(Transcribed page contents)
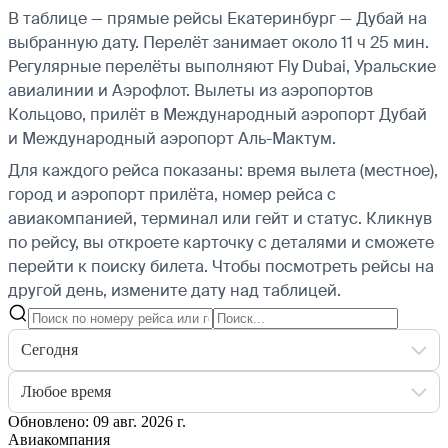
В таблице — прямые рейсы Екатеринбург — Дубай на
выбранную дату. Перелёт занимает около 11 ч 25 мин.
Регулярные перелёты выполняют Fly Dubai, Уральские
авиалинии и Аэрофлот.
Вылеты из аэропортов
Кольцово, прилёт в Международный аэропорт Дубай
и Международный аэропорт Аль-Мактум.
Для каждого рейса показаны: время вылета (местное),
город и аэропорт прилёта, номер рейса с
авиакомпанией, терминал или гейт и статус. Кликнув
по рейсу, вы откроете карточку с деталями и сможете
перейти к поиску билета.
Чтобы посмотреть рейсы на
другой день, измените дату над таблицей.
Сегодня
Любое время
Обновлено: 09 авг. 2026 г.
Авиакомпания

■ Assignment
Wherever the string "рейсы" appears in the data above, report the whole line.

■ Written answer
В таблице — прямые рейсы Екатеринбург — Дубай на
Чтобы посмотреть рейсы на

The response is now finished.